▶ _REQUIRED ACTION_: Which lines below hold the word "Join"? Copy all of them.

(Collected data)
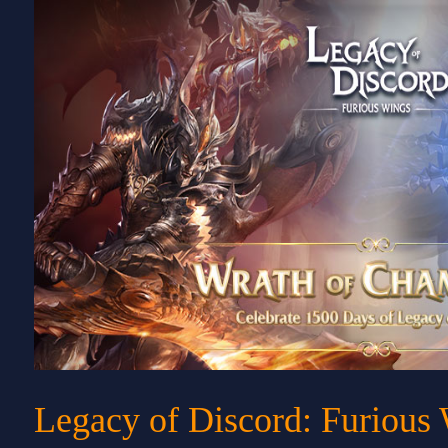
Legacy of Discord: Furious 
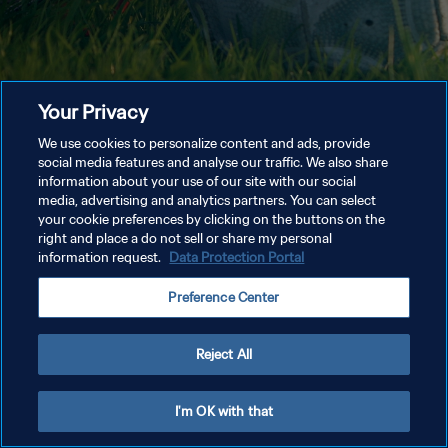
Your Privacy
We use cookies to personalize content and ads, provide
social media features and analyse our traffic. We also share
information about your use of our site with our social
media, advertising and analytics partners. You can select
your cookie preferences by clicking on the buttons on the
right and place a do not sell or share my personal
information request.
Data Protection Portal
Preference Center
Reject All
I'm OK with that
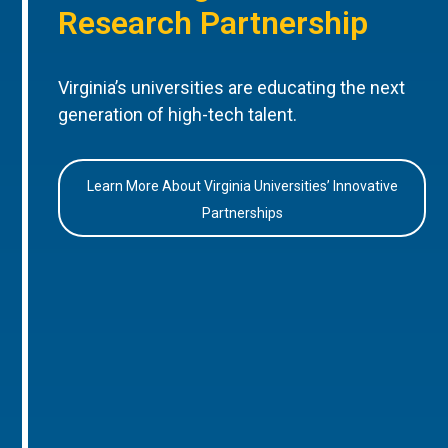
Research Partnership
Virginia’s universities are educating the next
generation of high-tech talent.
Learn More About Virginia Universities’ Innovative
Partnerships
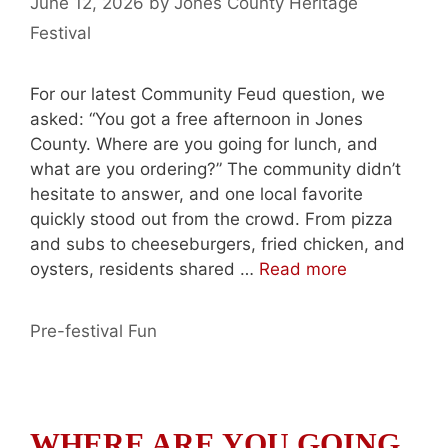
June 12, 2026
by
Jones County Heritage
Festival
For our latest Community Feud question, we
asked: “You got a free afternoon in Jones
County. Where are you going for lunch, and
what are you ordering?” The community didn’t
hesitate to answer, and one local favorite
quickly stood out from the crowd. From pizza
and subs to cheeseburgers, fried chicken, and
oysters, residents shared …
Read more
Categories
Pre-festival Fun
WHERE ARE YOU GOING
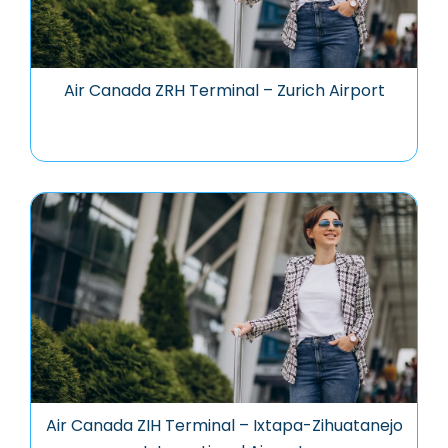
Air Canada ZRH Terminal – Zurich Airport
Air Canada ZIH Terminal – Ixtapa-Zihuatanejo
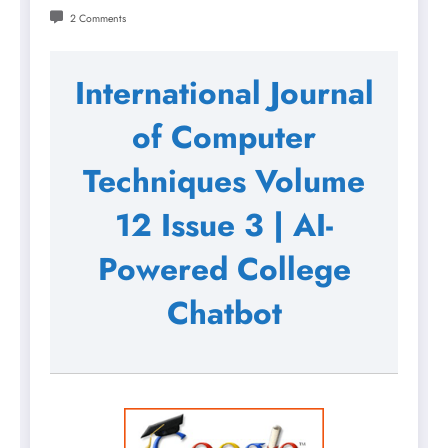
2 Comments
International Journal
of Computer
Techniques Volume
12 Issue 3 | AI-
Powered College
Chatbot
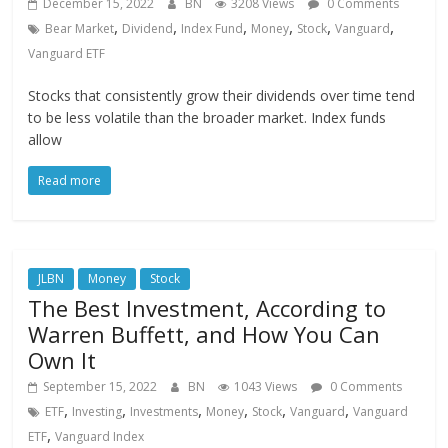
December 15, 2022
BN
3208 Views
0 Comments
,
,
,
,
,
,
Bear Market
Dividend
Index Fund
Money
Stock
Vanguard
Vanguard ETF
Stocks that consistently grow their dividends over time tend
to be less volatile than the broader market. Index funds
allow
Read more
JLBN
Money
Stock
The Best Investment, According to
Warren Buffett, and How You Can
Own It
September 15, 2022
BN
1043 Views
0 Comments
,
,
,
,
,
,
ETF
Investing
Investments
Money
Stock
Vanguard
Vanguard
,
ETF
Vanguard Index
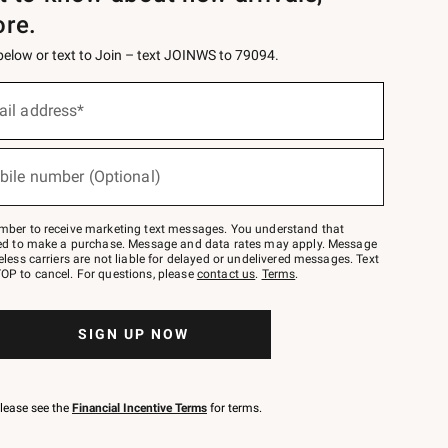
ore.
 below or text to Join – text JOINWS to 79094.
ail address*
bile number (Optional)
mber to receive marketing text messages. You understand that
red to make a purchase. Message and data rates may apply. Message
eless carriers are not liable for delayed or undelivered messages. Text
OP to cancel. For questions, please
contact us
.
Terms
.
SIGN UP NOW
please see the
Financial Incentive Terms
for terms.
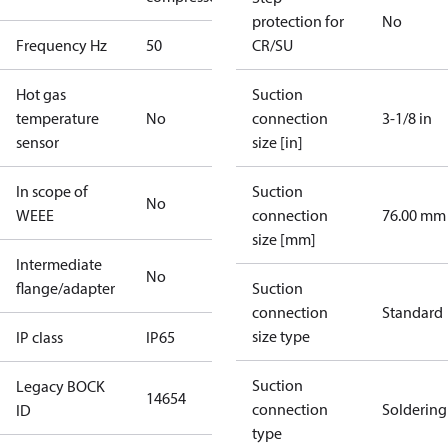
protection for
No
Frequency Hz
50
CR/SU
Hot gas
Suction
temperature
No
connection
3-1/8 in
sensor
size [in]
In scope of
Suction
No
WEEE
connection
76.00 mm
size [mm]
Intermediate
No
flange/adapter
Suction
connection
Standard
size type
IP class
IP65
Suction
Legacy BOCK
14654
connection
Soldering
ID
type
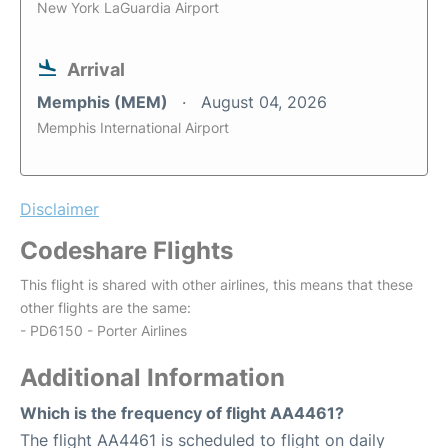
New York LaGuardia Airport
Arrival
Memphis (MEM)
August 04, 2026
Memphis International Airport
Disclaimer
Codeshare Flights
This flight is shared with other airlines, this means that these
other flights are the same:
- PD6150 - Porter Airlines
Additional Information
Which is the frequency of flight AA4461?
The flight AA4461 is scheduled to flight on daily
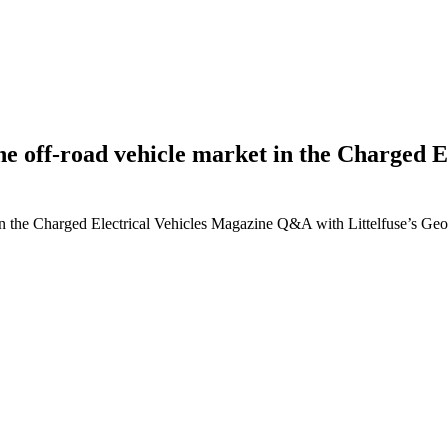
g the off-road vehicle market in the Charge
ket in the Charged Electrical Vehicles Magazine Q&A with Littelfuse’s G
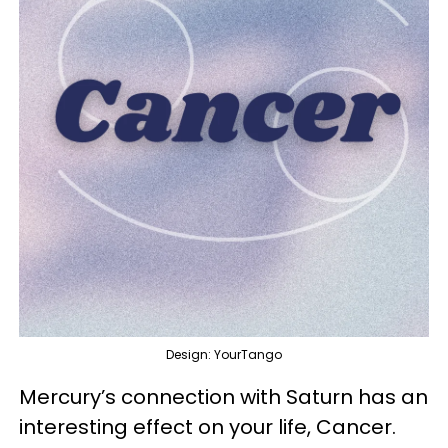
Design: YourTango
Mercury’s connection with Saturn has an
interesting effect on your life, Cancer.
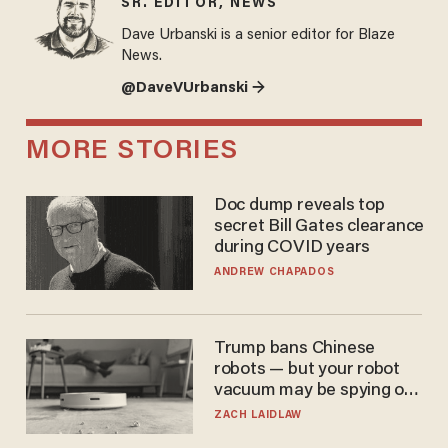
SR. EDITOR, NEWS
Dave Urbanski is a senior editor for Blaze
News.
@DaveVUrbanski →
MORE STORIES
Doc dump reveals top
secret Bill Gates clearance
during COVID years
ANDREW CHAPADOS
Trump bans Chinese
robots — but your robot
vacuum may be spying on
you already
ZACH LAIDLAW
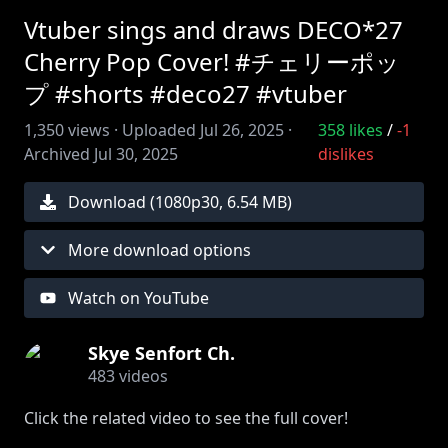
Vtuber sings and draws DECO*27
Cherry Pop Cover! #チェリーポッ
プ #shorts #deco27 #vtuber
1,350
views ·
Uploaded
Jul 26, 2025
·
358
likes
/
-1
Archived
Jul 30, 2025
dislikes
Download (
1080
p
30
,
6.54 MB
)
More download options
Watch on YouTube
Skye Senfort Ch.
483
videos
Click the related video to see the full cover!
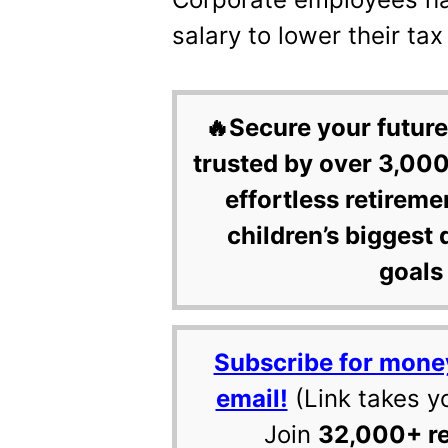
salary to lower their ta
🔥Secure your future
trusted by over 3,000
effortless retireme
children’s biggest 
goals 
Subscribe for mone
email!
(Link takes y
Join
32,000+ r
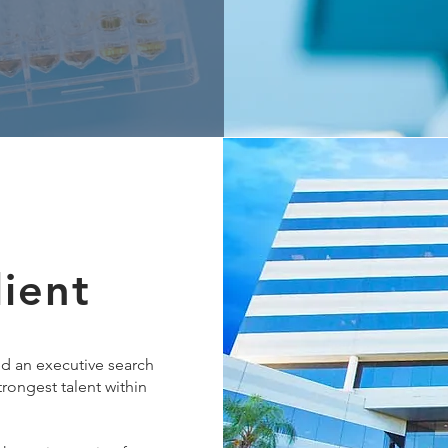
lient
ed an executive search
strongest talent within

▶ _SOLUTION FOR THIS PROBLEM_:
 below or text to Join – text JOINWS to 79094.
Join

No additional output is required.